父の中断した書き物を子が代わって書き続けた例はなく、人々は(本人も内心)無理ではないかと考えていた。 単に文才があっても、文体も、言葉の使い方も、文章が醸し出す味わいも、個々人によって全く異なるからである。だが本人正彦氏の執念は凄まじかった。 父の霊前で涙して誓った覚悟を三十年余を掛けて完成させたのである。

正彦氏の文章は素晴らしい。 日頃の本、エッセイなどでいつも感心させられている。
この本ではどうなっているのだろうとの思いがあって読み始めた。全体で26章ある。 その内前部17章が新田次郎の分でそのあとが正彦氏のものであるが、それを意識しながら読み進めていってもその前後まったく文調は変わらないのである。 新田次郎の名文がそのまま続いていくのである。 もし二人ということを知らないで読んだら、一人で書いたものだという認識になるのだろうと思う。

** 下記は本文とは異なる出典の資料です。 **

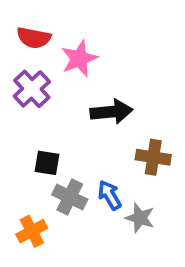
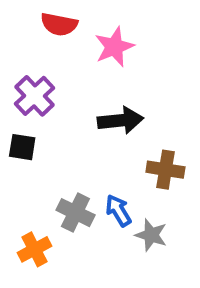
red semicircle: (34, 38) -> (59, 24), moved
pink star: (79, 59) -> (114, 47), moved
black square: (47, 163) -> (22, 147), moved

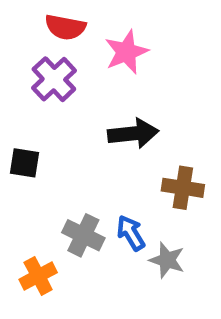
purple cross: (35, 96) -> (54, 79), moved

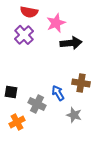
black arrow: (133, 133) -> (71, 43), moved
black square: (25, 163) -> (11, 92), moved
blue arrow: (131, 233) -> (58, 93), moved

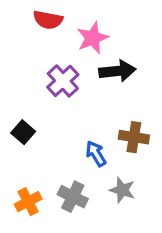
purple cross: (24, 35) -> (63, 81), moved
black square: (11, 92) -> (23, 132), moved, turned 32
gray cross: (37, 104) -> (73, 197), moved

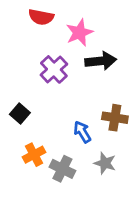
orange cross: (28, 202) -> (34, 155), moved

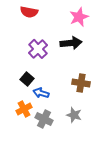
pink star: (79, 33) -> (79, 17), moved
black square: (20, 113) -> (27, 79), moved
blue arrow: (82, 132) -> (41, 93), moved, turned -42

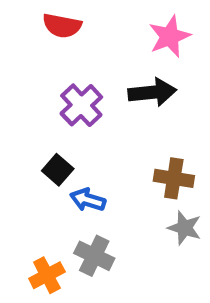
orange cross: (24, 109) -> (47, 275), moved
gray star: (74, 115) -> (185, 228), moved

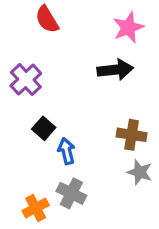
red semicircle: (62, 26) -> (47, 19), turned 48
purple cross: (81, 105) -> (26, 80), moved
blue arrow: (88, 200) -> (66, 151), turned 60

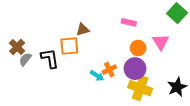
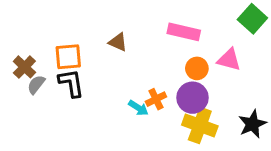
pink rectangle: (129, 22) -> (184, 32), size x1.5
brown triangle: (83, 30) -> (118, 42), turned 40
pink triangle: (161, 42) -> (229, 60), turned -42
orange square: (69, 46) -> (68, 57), moved

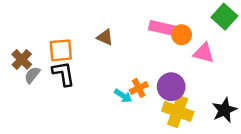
orange circle: (197, 68) -> (182, 35), moved

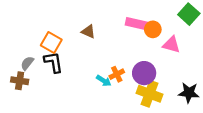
orange square: (61, 50) -> (51, 42), turned 35
brown cross: (22, 59) -> (20, 81), moved, turned -35
black star: (224, 110) -> (189, 93), turned 30

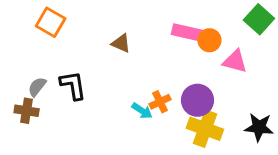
orange square: (51, 42) -> (51, 22), moved

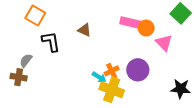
pink triangle: (235, 61) -> (164, 43), turned 30
black L-shape: (73, 85) -> (51, 42), moved
yellow cross: (205, 129) -> (112, 90), moved

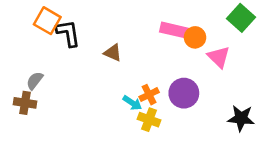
brown triangle: (84, 30) -> (113, 53), moved
black L-shape: (51, 42) -> (68, 33), moved
yellow cross: (112, 90) -> (149, 120), size x0.7

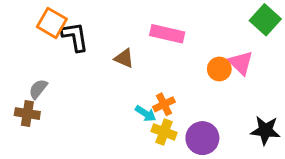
pink rectangle: (175, 30) -> (167, 34), moved
orange circle: (195, 37) -> (219, 69), moved
purple circle: (184, 93) -> (202, 138), moved

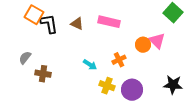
brown triangle: (124, 58) -> (77, 24), moved
orange cross: (164, 104) -> (119, 60), moved
brown cross: (27, 114) -> (43, 74), moved
cyan arrow: (146, 114) -> (90, 65), moved

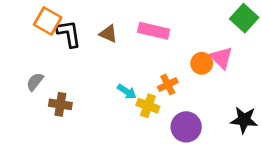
yellow cross: (107, 86) -> (148, 106), moved

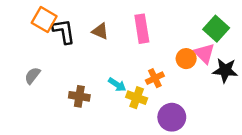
green square: (244, 18) -> (216, 29), moved
pink rectangle: (154, 31) -> (142, 29), turned 68
brown cross: (60, 104) -> (79, 96), moved
black star: (244, 120) -> (225, 70), moved

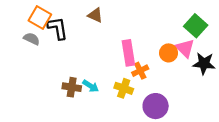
pink rectangle: (142, 29) -> (128, 53), moved
brown triangle: (100, 31) -> (95, 15), moved
gray semicircle: (32, 76) -> (32, 39), moved, turned 77
cyan arrow: (117, 85) -> (91, 86), moved

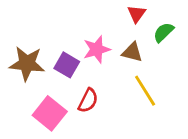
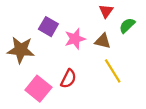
purple square: (67, 65) -> (48, 27), moved

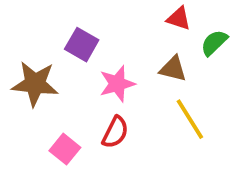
red triangle: (106, 11) -> (179, 18), turned -48
pink star: (75, 39) -> (117, 84), moved
pink square: (38, 89) -> (65, 149), size x0.7

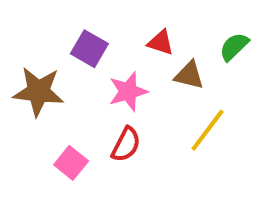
red triangle: (179, 18) -> (161, 43), moved
yellow line: (190, 119) -> (208, 130), turned 69

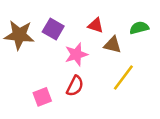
green semicircle: (234, 47) -> (139, 28), turned 30
brown star: (38, 92) -> (19, 35), moved
pink square: (71, 163) -> (42, 97), turned 30

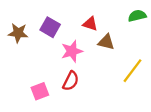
green semicircle: (139, 28) -> (137, 16), moved
brown star: (19, 35) -> (18, 33), size x0.7
yellow line: (123, 77) -> (133, 71), moved

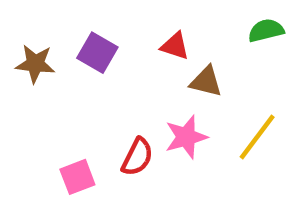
pink star: (72, 51) -> (186, 137), moved

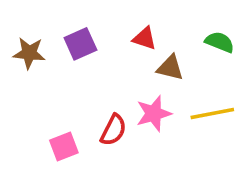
green semicircle: (266, 30) -> (220, 42), moved, turned 36
purple square: (97, 53) -> (80, 44), turned 36
yellow line: (257, 137) -> (212, 114), turned 42

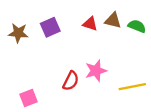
brown triangle: (170, 68) -> (113, 20), moved
yellow line: (212, 114) -> (132, 87), moved
pink square: (64, 146) -> (29, 98), moved

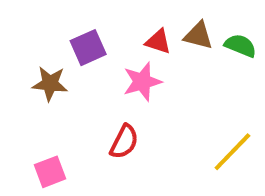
brown star: (18, 33) -> (50, 84), moved
pink star: (96, 71) -> (142, 82), moved
yellow line: (132, 87) -> (232, 152), turned -35

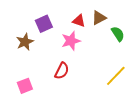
brown triangle: (198, 36) -> (99, 18), turned -42
green semicircle: (240, 46) -> (118, 34), moved, turned 35
brown star: (50, 84) -> (25, 42), turned -30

素晴しいというか、凄まじい業を見せつけられた思いがする。 数学の名人正彦氏の才能には、広さにおいても、深さにおいても限りがない。 私より六歳も若いが、日頃私が深く敬意を表する先生である。

人だけのことではない。 この書物自体もまさに名作中の名作と言っていいだろうと思う。 日頃から良書を読むように心がけているが、この「孤愁」の読後にも十分な満足感を得られた。

皆様にも、まだの方、ぜひご一読をお勧めする。